Busby, 53, was pronounced dead at 8:11 p.m. at the state penitentiary for the 2004 robbery and murder of 77-year-old retired Texas Christian University professor Laura Lee Crane in Fort Worth. Busby and an accomplice abducted Crane from a grocery store parking lot, robbed her, bound her with duct tape and left her to suffocate in the trunk of her car. His accomplice received a life sentence.
The execution came hours after the U.S. Supreme Court lifted a stay in a 6-3 decision. Busby’s attorneys had argued he was intellectually disabled and therefore ineligible for execution under U.S. Supreme Court precedent. Experts for both the prosecution and defense had reached the same conclusion about his disability.

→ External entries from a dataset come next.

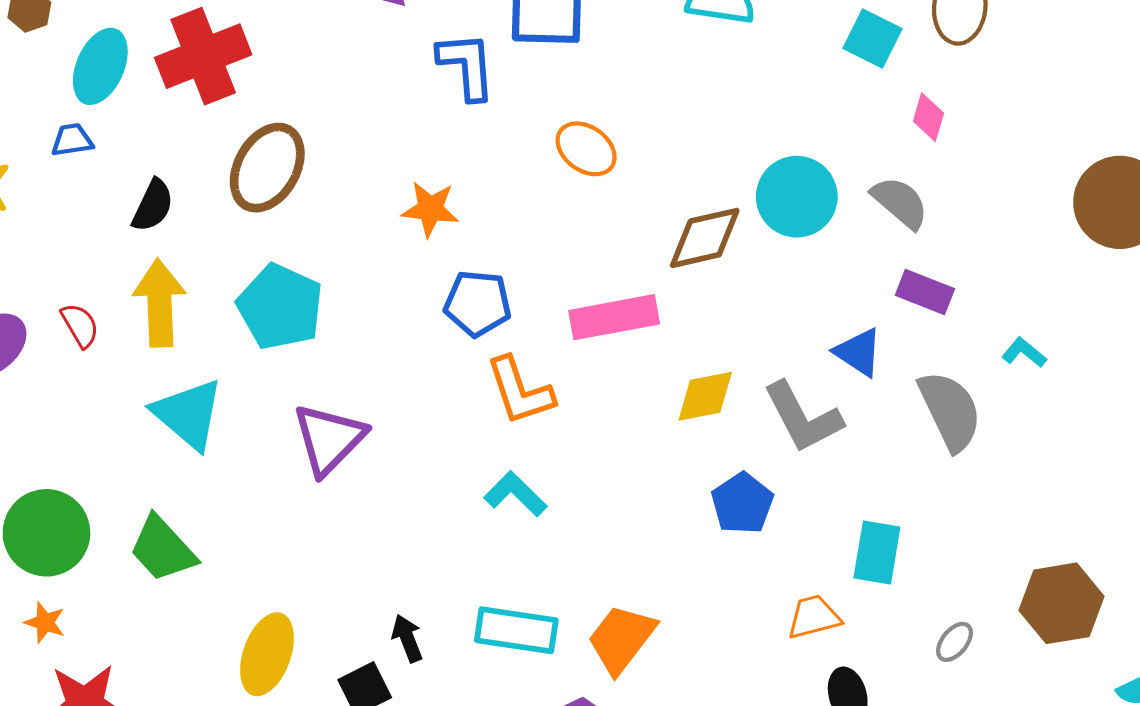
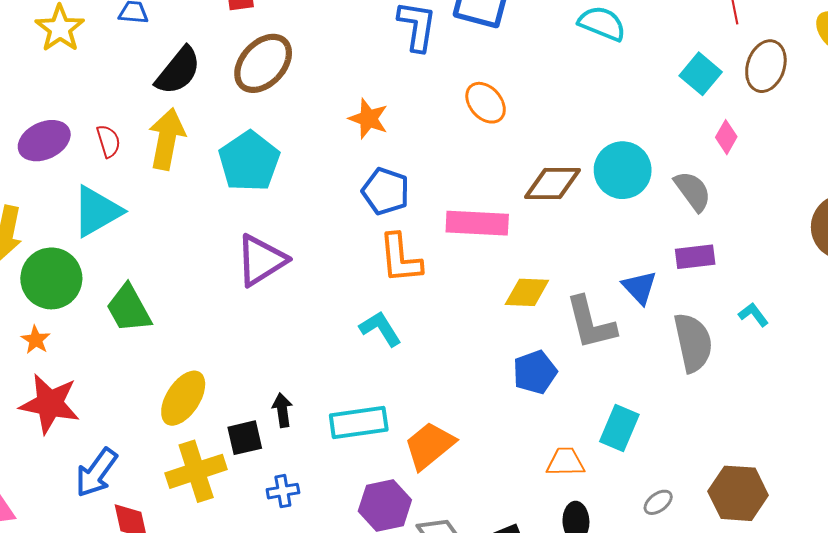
black semicircle: (153, 206) -> (178, 71), size x1.4
purple rectangle: (925, 292) -> (695, 257), turned -42
cyan triangle: (188, 414) -> (97, 211), moved, turned 36
cyan rectangle: (516, 630) -> (359, 422), turned -30

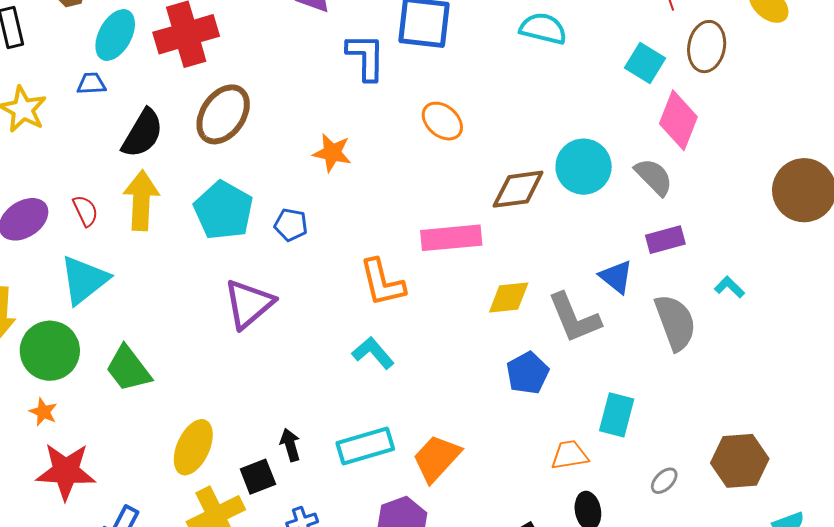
pink diamond: (726, 137) -> (678, 120), size x1.8
blue pentagon: (386, 191) -> (291, 225), moved, size x0.7

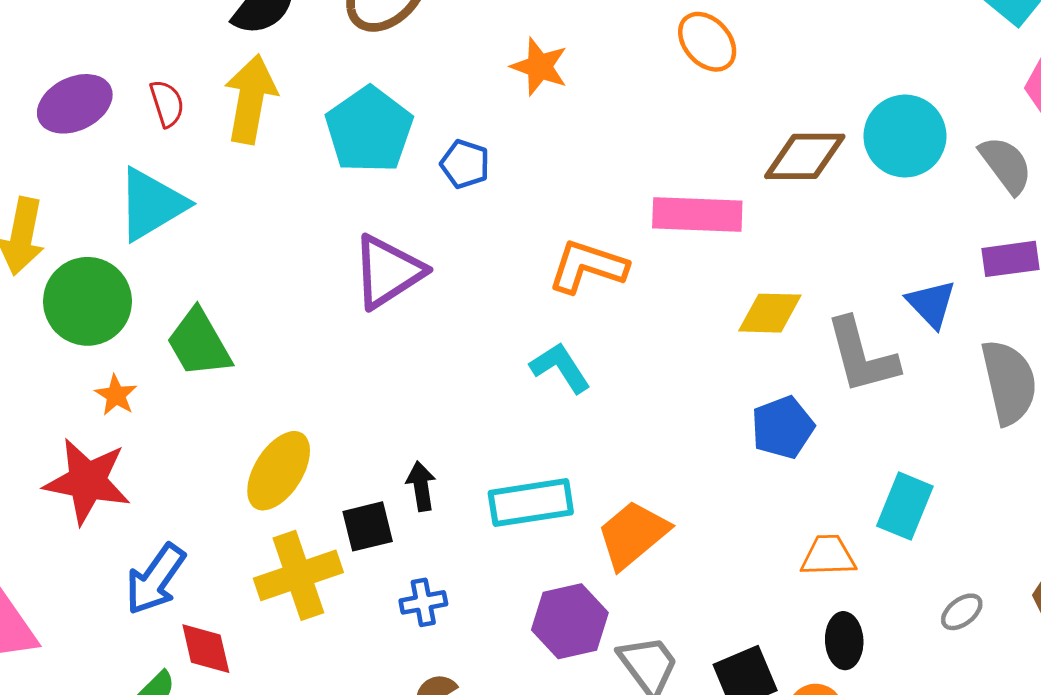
orange L-shape: (382, 283) -> (588, 267), turned 114
orange star: (43, 412) -> (116, 395), moved

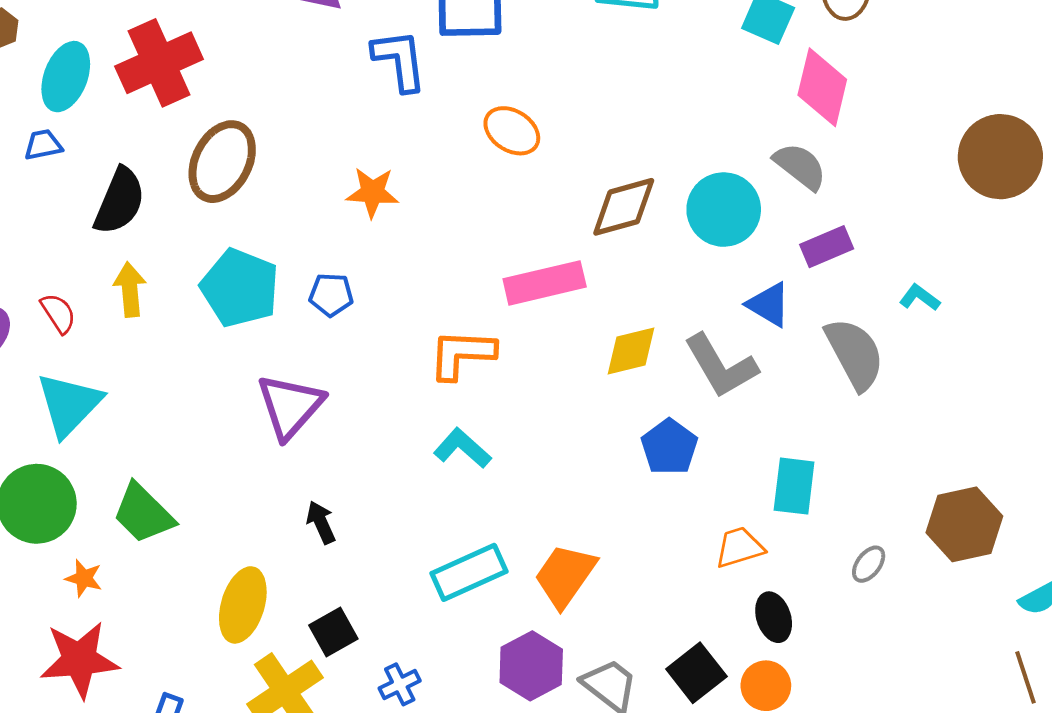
yellow arrow: (251, 99) -> (130, 290), size x0.7
cyan circle: (905, 136) -> (724, 210), moved
black arrow: (421, 486) -> (321, 522), moved

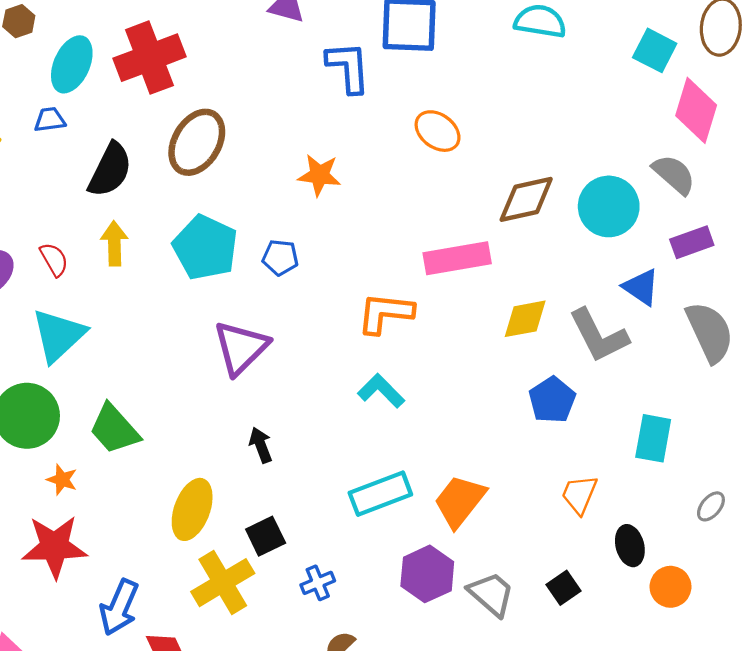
orange trapezoid: (739, 547) -> (579, 494), moved, turned -54
black square: (696, 673) -> (563, 588), size x0.7
orange circle: (766, 686) -> (670, 587), moved

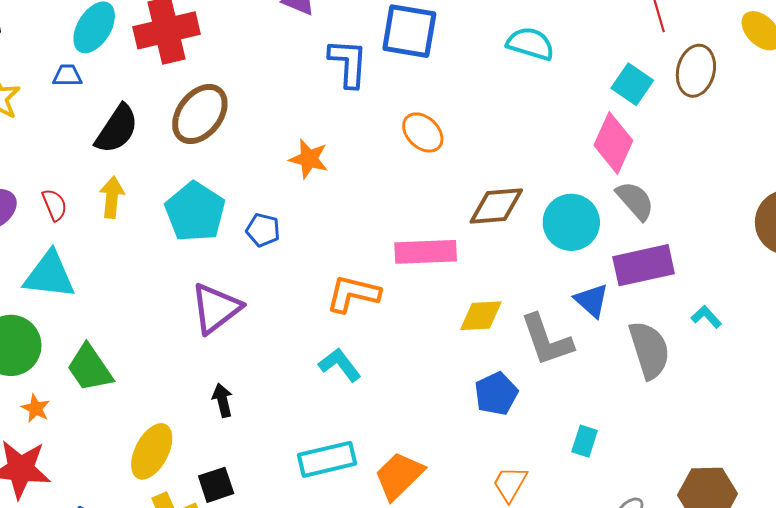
pink diamond: (696, 110) -> (613, 143), moved
purple rectangle: (692, 242) -> (644, 265), size x1.5
cyan triangle: (58, 335) -> (49, 275), turned 42
cyan rectangle: (653, 438) -> (585, 441), size x0.7

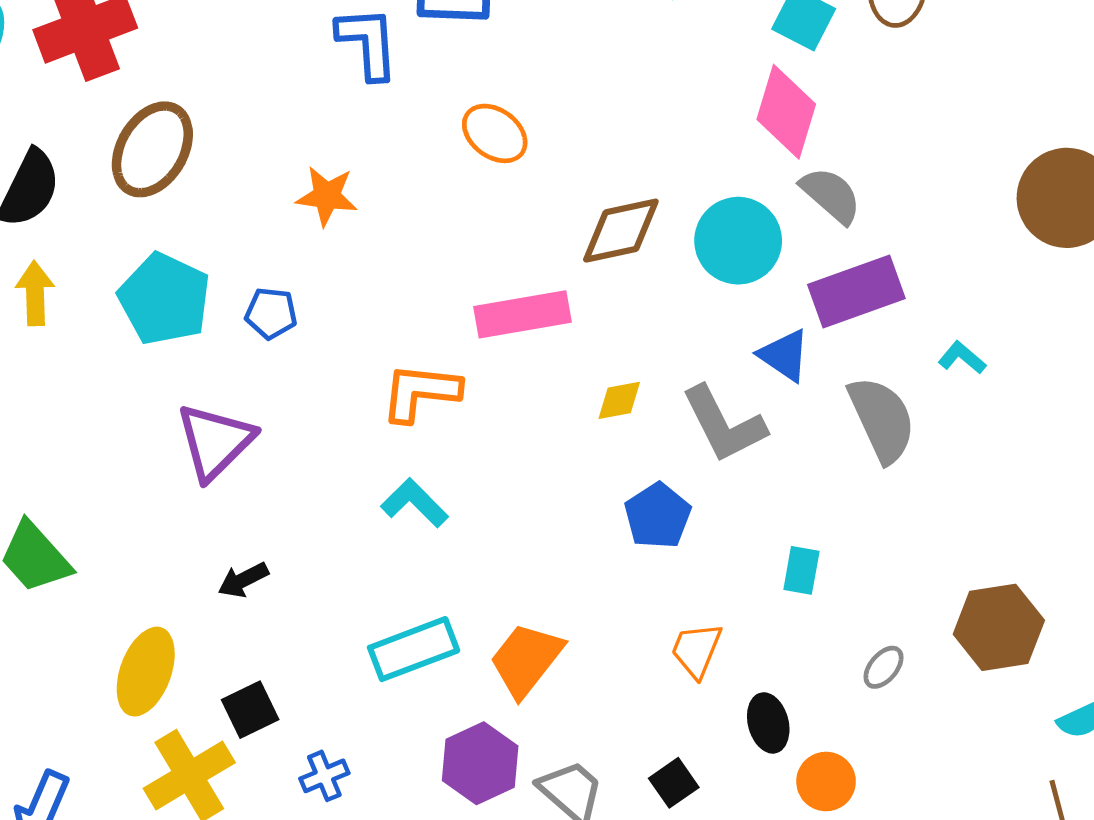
yellow diamond: (481, 316) -> (619, 400), size x0.7
black arrow: (222, 400) -> (243, 580), turned -96

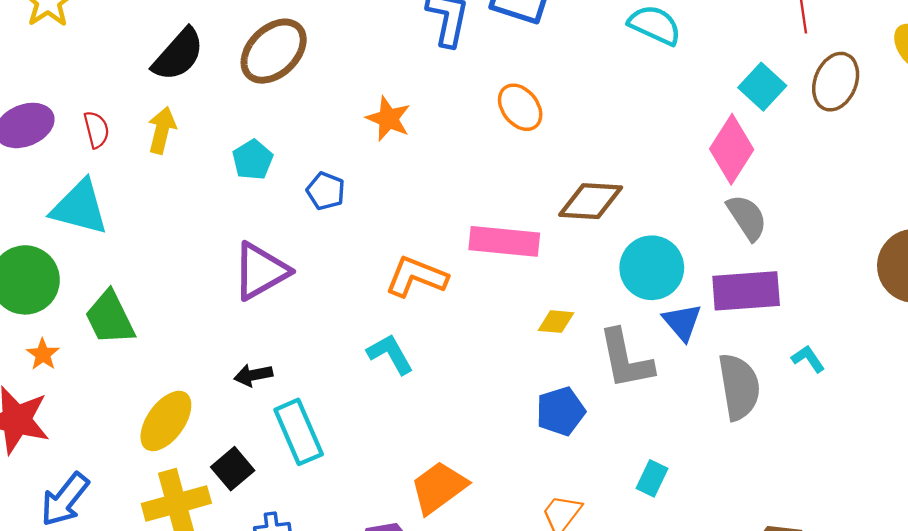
cyan circle: (738, 241) -> (652, 268), moved
cyan pentagon: (164, 299) -> (253, 160), size x0.6
cyan rectangle: (414, 649) -> (299, 432), moved, turned 72
black square: (250, 710) -> (233, 469), turned -30

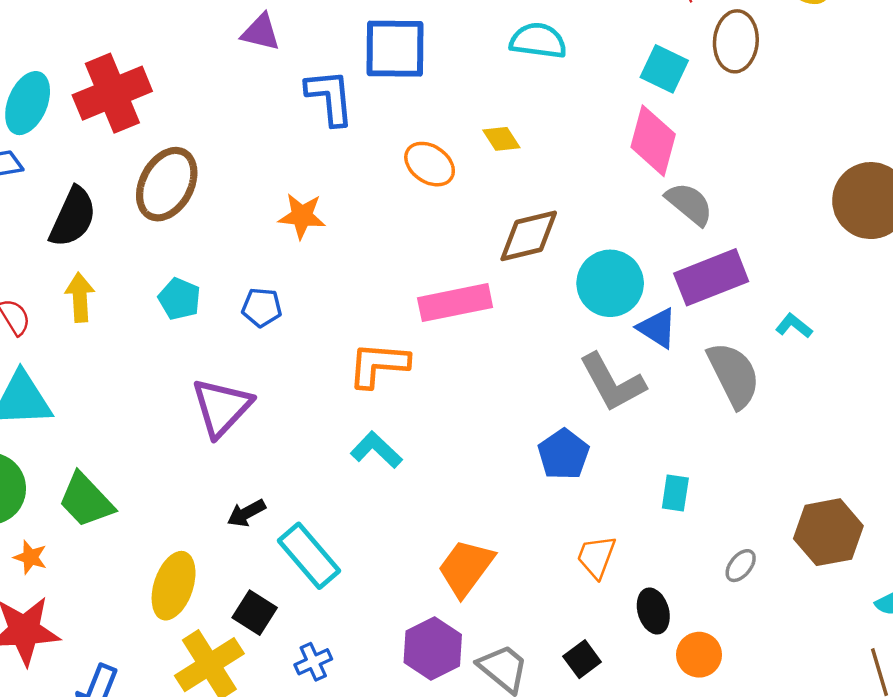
yellow diamond: (556, 322) -> (501, 139), moved, turned 69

Texas has executed more people than any other state since the U.S. Supreme Court reinstated the death penalty nationwide in 1976. The state’s first modern-era execution came in 1982, when Charlie Brooks became the first person in the United States put to death by lethal injection. Texas carried out 361 executions by electric chair before a nationwide moratorium in 1972.
Most of Texas’ 600 executions occurred between the mid-1990s and mid-2010s, peaking at 40 in 2000. The pace has slowed sharply in recent years as new death sentences have declined and courts have reviewed older cases. Harris County alone accounts for more than 130 executions, far more than any other county in the nation.
The milestone underscores Texas’ long-standing role as the national leader in capital punishment even as the overall use of the death penalty continues to decline across the United States.